Edwardian homes came into style in the early 20th century, during a movement toward simpler, handcrafted homes. Local architect James Dixon helps put it all into perspective with the following timeline.
There are actually more Edwardian-style homes in San Francisco than the famed Victorians. Unfortunately, this is because a multitude of Victorian houses were destroyed in the devastating 1906 earthquake and fire. Civilians were forced to rebuild their decimated city after the fact, and this period of re-growth just happened to coincide with the Edwardian period, named for King Edward VII, who was Queen Victoria’s son. Thus, countless Edwardian homes were constructed, and San Francisco became a largely Edwardian city.
The Edwardian period only lasted from 1901 to 1918, in comparison to the Victorian era which lasted from 1825 until 1901. The considerable difference in length makes the presence of Edwardian homes in San Francisco all the more impressive. A large number can be found in areas that were heavily rebuilt after the earthquake and fire, including SOMA, downtown, and the Mission.
Edwardian homes reflect widespread cultural tastes of the early 20th century. San Francisco began veering away from the ornamentation of the Victorian period, and it was trendy for the wealthy to build less ostentatious homes. Though some Edwardian homes, such as Queen Annes, may still exude a Victorian-like appearance, they are mostly simpler in decoration. The Edwardian period saw the re-emergence of handcrafted homes, and included arts and crafts, shingles, Tudor revival, Mission revival, and craftsman-style homes, among others.
A few criteria can help the average city dweller identify Edwardian homes. Most obviously, they don’t feature the embellishment of Victorians. In addition to being less ornate, Edwardians are often lighter in color because designers were not concerned with soot, given the invention of gas and electric lighting. James Dixon offers multiple videos that explain the difference in styles on his website.

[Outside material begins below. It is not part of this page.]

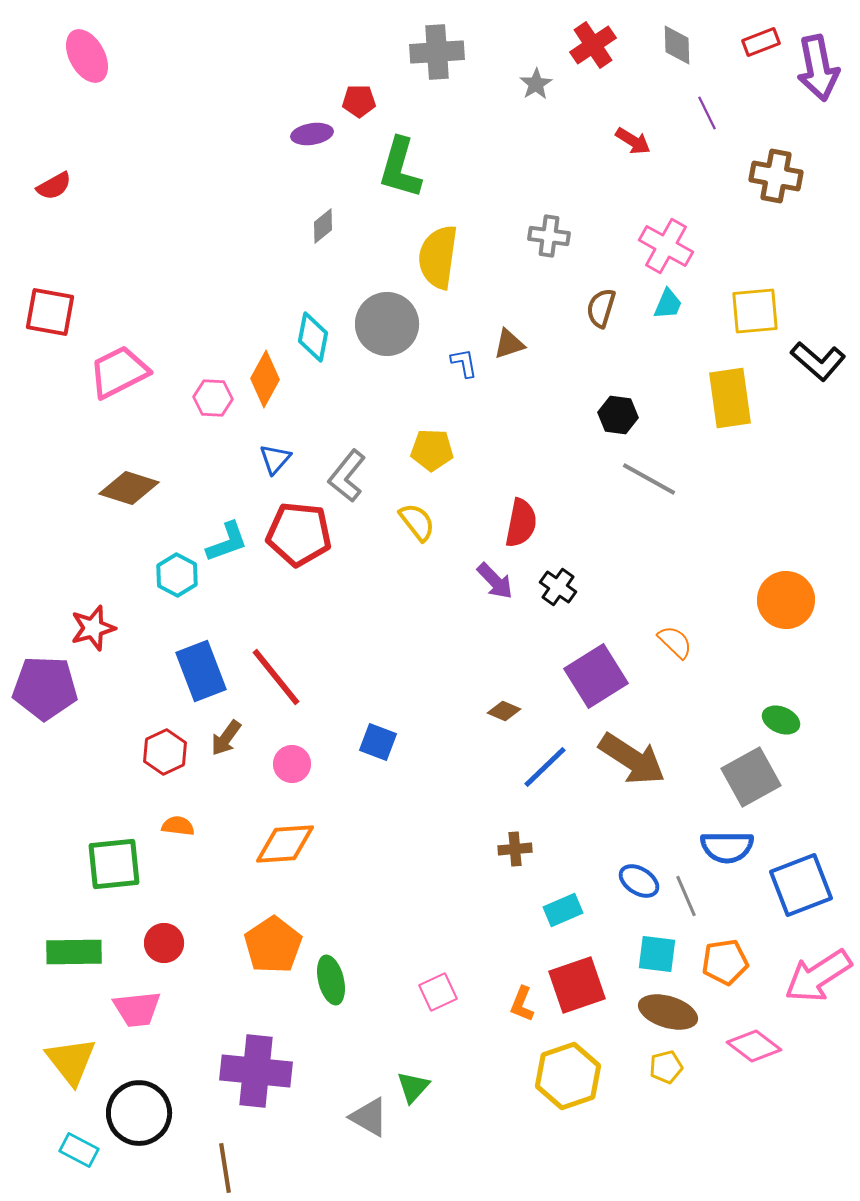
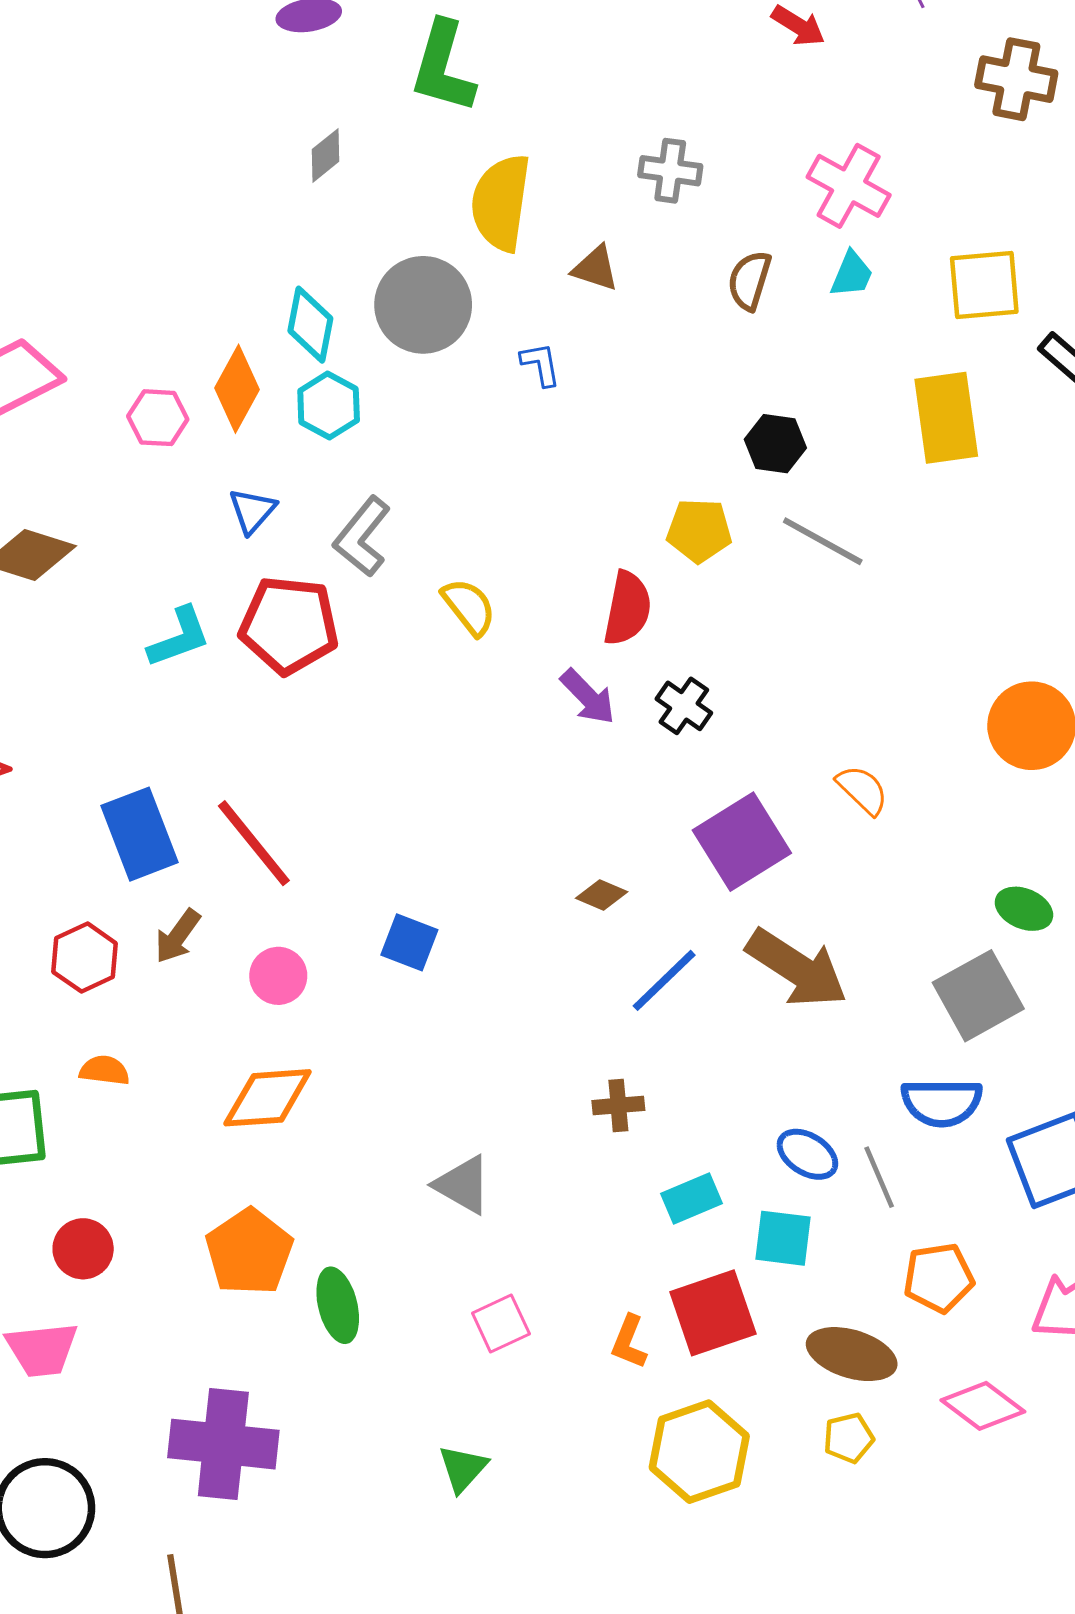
brown triangle: (509, 344) -> (595, 268), moved, turned 36
yellow pentagon: (432, 450) -> (699, 531), moved
cyan hexagon: (177, 575) -> (329, 405), moved
cyan square: (657, 954) -> (783, 1238), moved
gray triangle: (369, 1117) -> (463, 1185), moved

Architectural styles are distinct, but they can’t always be strictly sorted; this is another reason why San Francisco is so delightfully unique. A few famous examples of architectural amalgamations are the painted ladies of Alamo Square. They were built as Victorian homes, but they also have features of Edwardian homes. This is because they are classified as Queen Anne style, which is the only style that bridged the Victorian and Edwardian eras.
Becoming an architectural expert may not be every San Franciscan’s goal, but at the very least, being aware of the complexity of local homes is a form of appreciation in itself. Just like the city as a whole, the history of San Francisco’s Edwardian homes is significant, and it makes wandering the streets even more enjoyable.